O filme, adaptado por Anthony McCarten a partir de sua obra homónima, centra-se na relação entre dois homens com visões opostas sobre o futuro da Igreja Católica, explorando como esses conflitos internos podem impactar a trajetória da fé de bilhões de pessoas.
Frustrado com a direção conservadora da Igreja e com a falta de mudanças, o Cardeal Jorge Mario Bergoglio, então arcebispo de Buenos Aires, pede ao Papa Bento XVI autorização para se reformar em 2012. O que deveria ser um pedido simples de reforma se transforma numa conversa profunda, em que, em vez de aceitar a saída do cardeal, o Papa Bento decide confrontá-lo. Ele vê em Bergoglio o seu maior crítico e futuro sucessor, e, num momento de vulnerabilidade, decide revelar-lhe um segredo pessoal e doloroso que poderá abalar as bases da Igreja Católica, mudando para sempre a forma como ela será vista por seus fiéis.

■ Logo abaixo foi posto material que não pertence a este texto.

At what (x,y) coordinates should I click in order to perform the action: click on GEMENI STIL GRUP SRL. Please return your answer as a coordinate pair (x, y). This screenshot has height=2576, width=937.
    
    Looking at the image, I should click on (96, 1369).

O segredo revelado por Bento XVI está relacionado com decisões que tomara durante seu papado, que geraram controvérsias e dificuldades em sua missão de liderar a Igreja em tempos de escândalos, como os casos de abuso sexual envolvendo clérigos e a perda de confiança da população católica em várias partes do mundo. Esse momento de revelação não só marca uma mudança no rumo da Igreja, mas também o começo de uma nova relação entre os dois cardeais.
Dentro das muralhas do Vaticano, inicia-se, então, uma luta de ideias entre tradição e progresso, culpa e perdão, que coloca frente a frente os princípios rígidos do Papa Bento XVI e a visão mais aberta e reformista de Bergoglio. Embora inicialmente afastados por suas diferenças ideológicas, os dois homens começam a confrontar os dilemas de seus passados, especialmente quando se trata das suas próprias falhas e da pressão que sentem como figuras religiosas de tamanha importância. Ao longo de conversas tensas e reveladoras, Bergoglio e Bento XVI tentam compreender um ao outro, procurando, no fim, uma visão comum que assegure o futuro da Igreja e da fé cristã.

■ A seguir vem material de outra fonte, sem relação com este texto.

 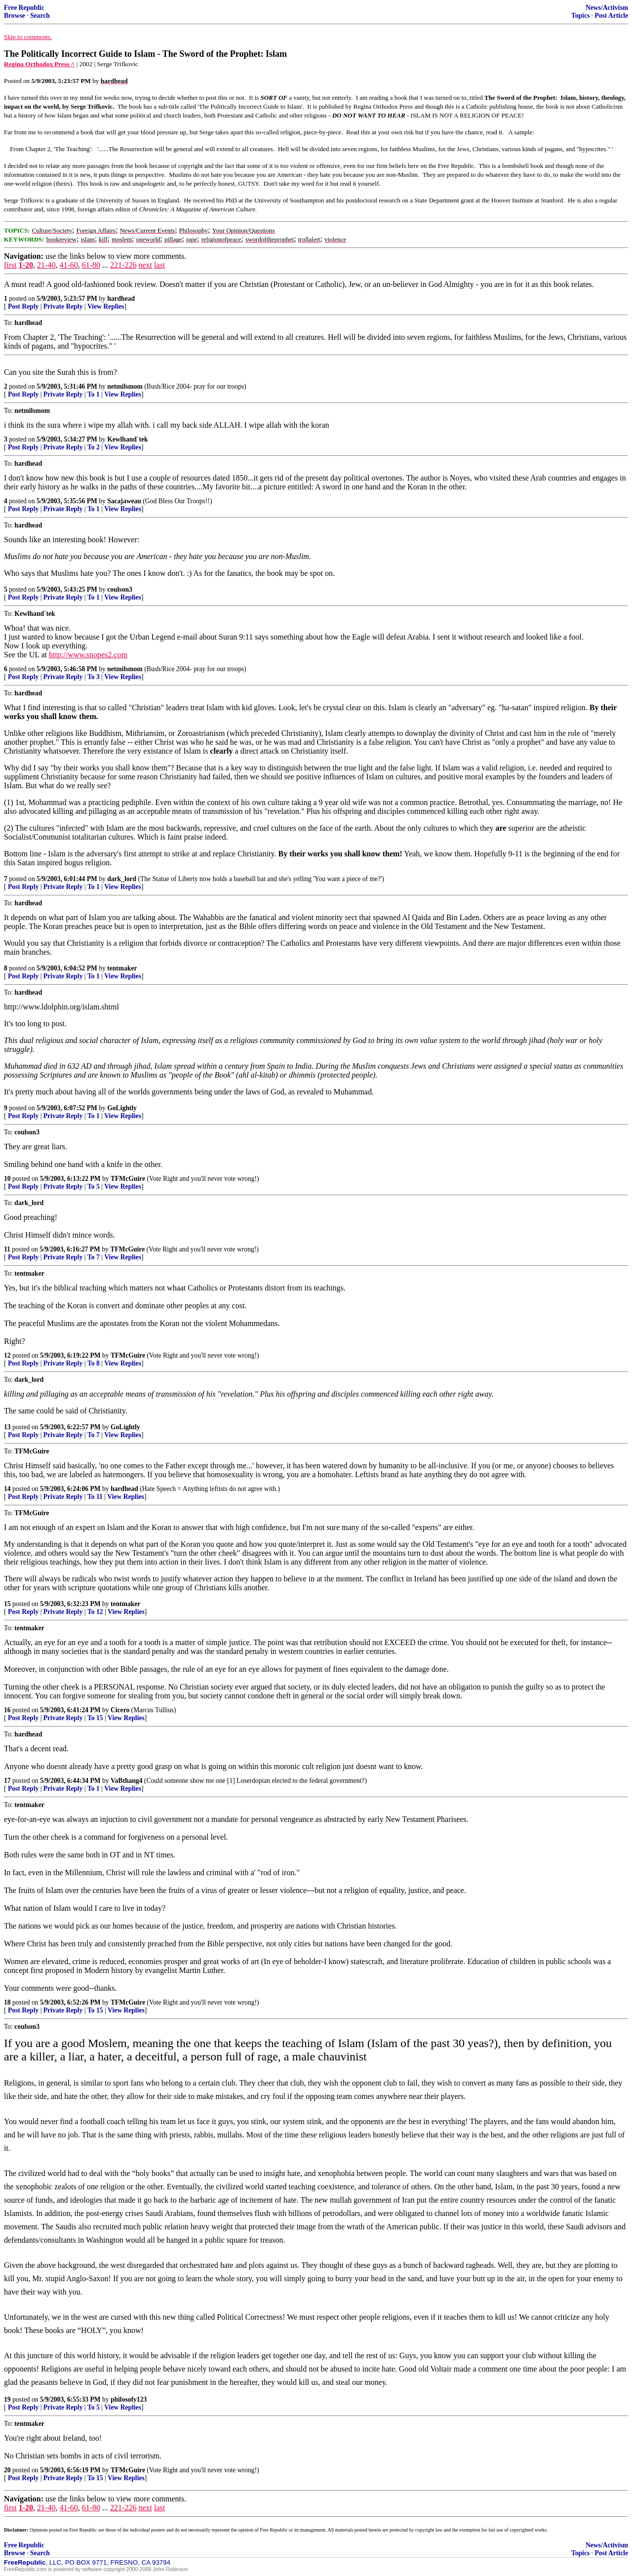 I want to click on To 5, so click(x=93, y=1186).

O filme não se limita a ser uma dramatização sobre o poder e as disputas internas no Vaticano; é também uma reflexão profunda sobre a natureza humana, a fé e o perdão. Ele mostra como, mesmo em momentos de grande crise, é possível encontrar um terreno comum entre diferentes gerações e ideologias, quando se trata de buscar o bem-estar dos milhões de fiéis que olham para o Vaticano em busca de orientação e esperança.
Na 92ª edição dos Óscares, a produção foi nomeada nas categorias de Melhor Ator (Jonathan Pryce), Melhor Ator Secundário (Anthony Hopkins) e Melhor Argumento Adaptado (Anthony McCarten).